WHAT YOU WILL DO
A line qualifies if it holds the string "screenshot". Copy every qualifying line from the records.

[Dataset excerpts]

------------------------------------------------

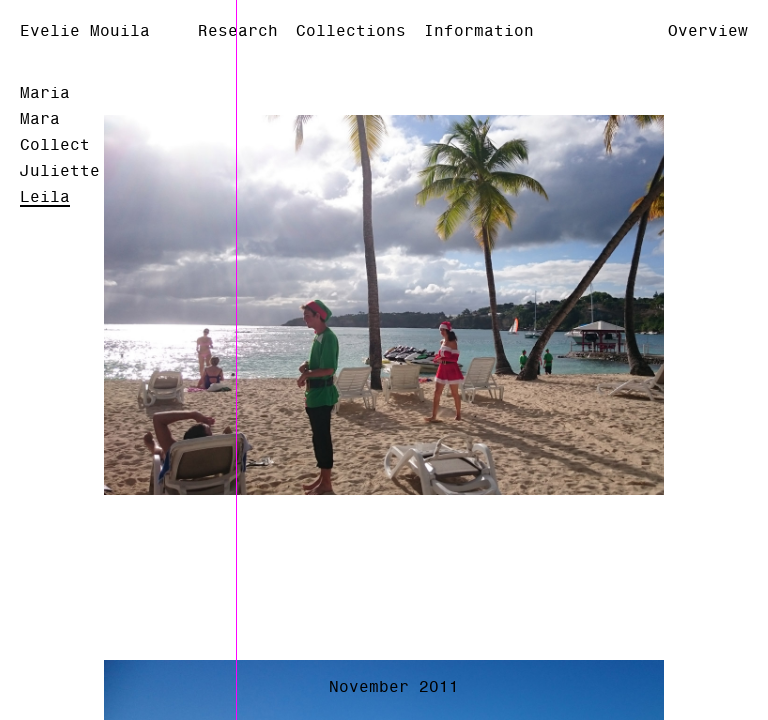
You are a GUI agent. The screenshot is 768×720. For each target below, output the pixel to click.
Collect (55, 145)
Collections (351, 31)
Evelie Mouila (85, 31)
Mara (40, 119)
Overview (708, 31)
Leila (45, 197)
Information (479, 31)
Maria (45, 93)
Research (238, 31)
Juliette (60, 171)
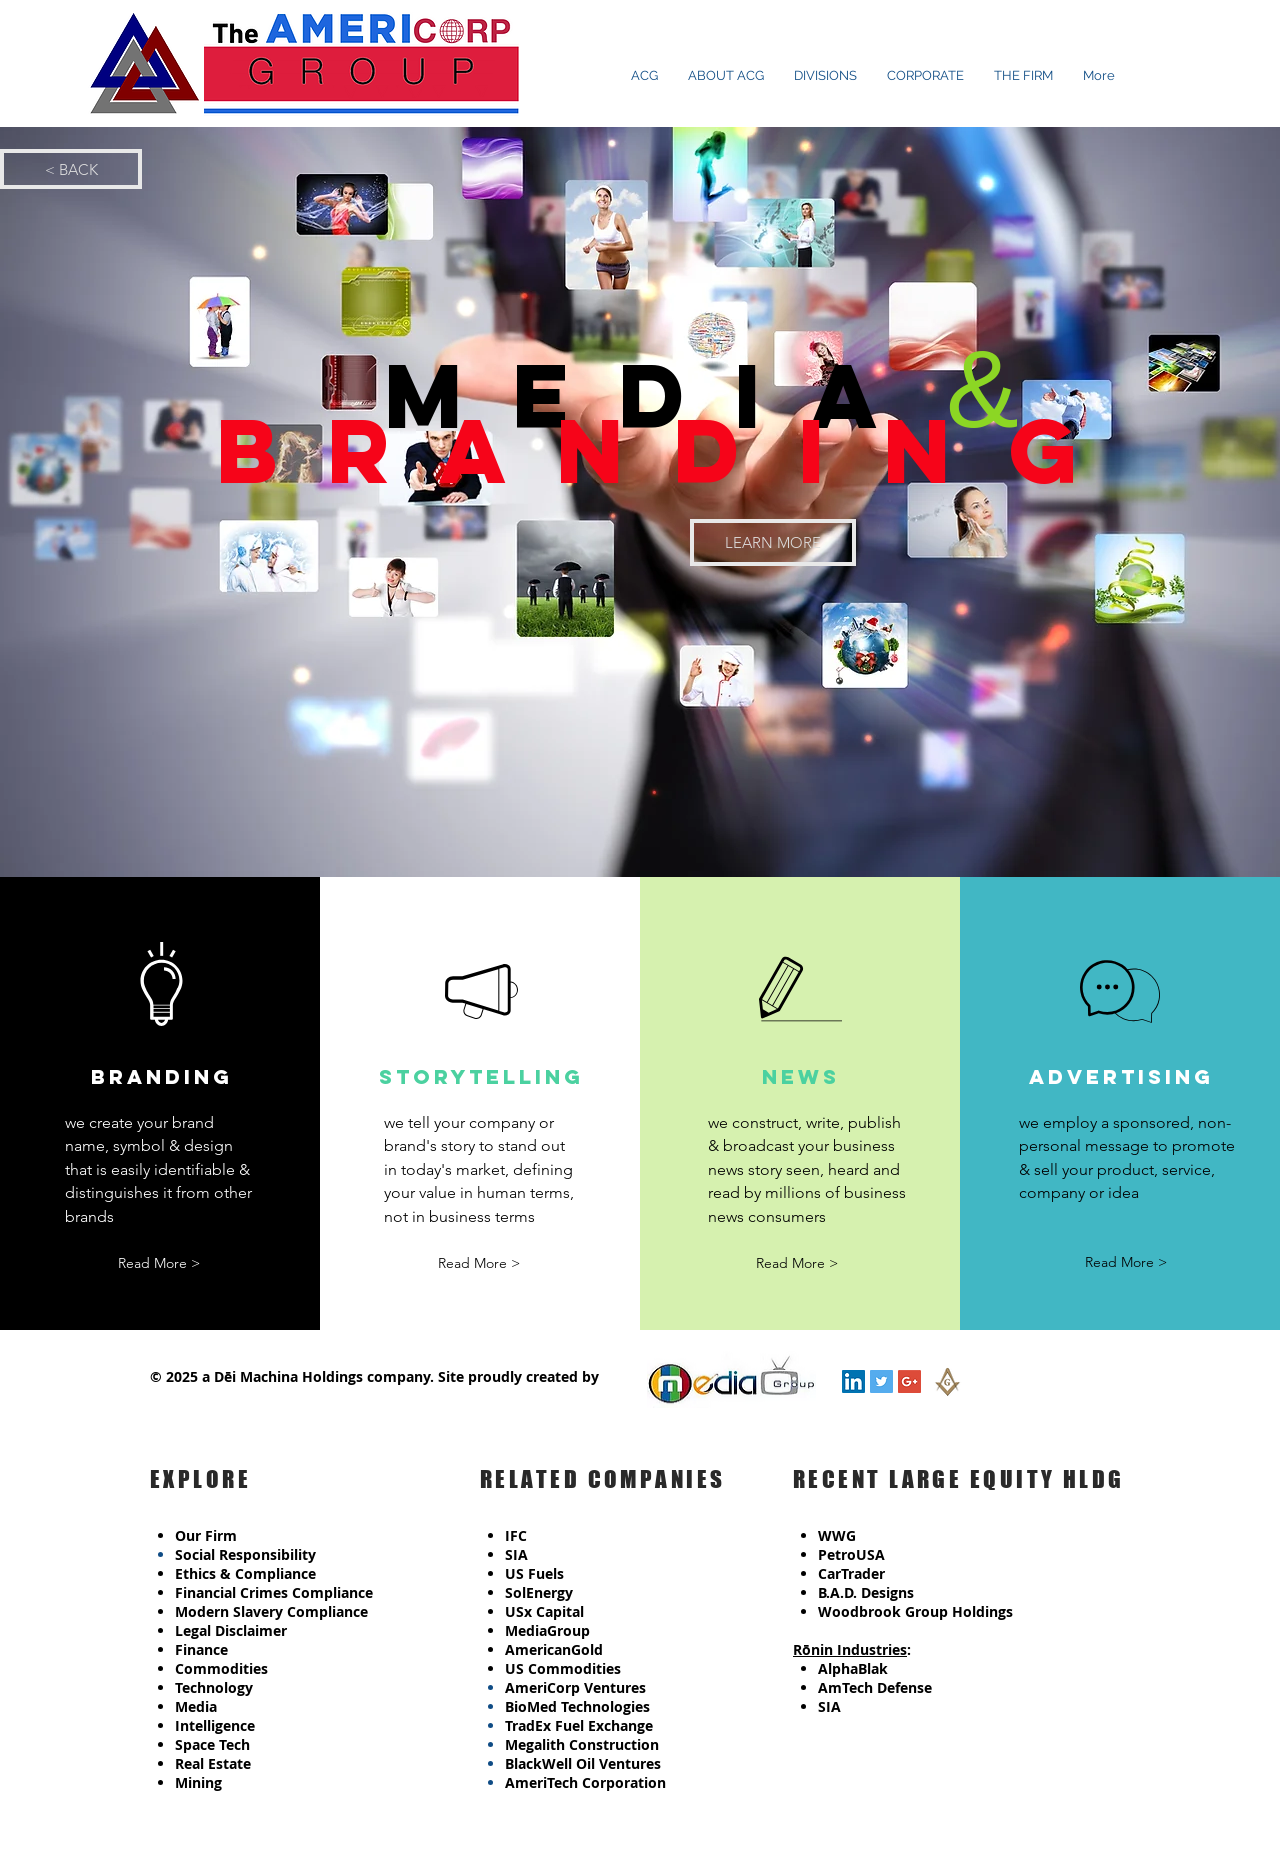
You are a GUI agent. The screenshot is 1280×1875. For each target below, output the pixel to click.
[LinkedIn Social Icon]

------------------------------------------------

PROBLEM SOLUTION
You are a GUI agent. The screenshot is 768×720. For each target below, output the pixel to click.
You are a GUI agent. The screenshot is 1280×1875. For each target below, output the pixel to click.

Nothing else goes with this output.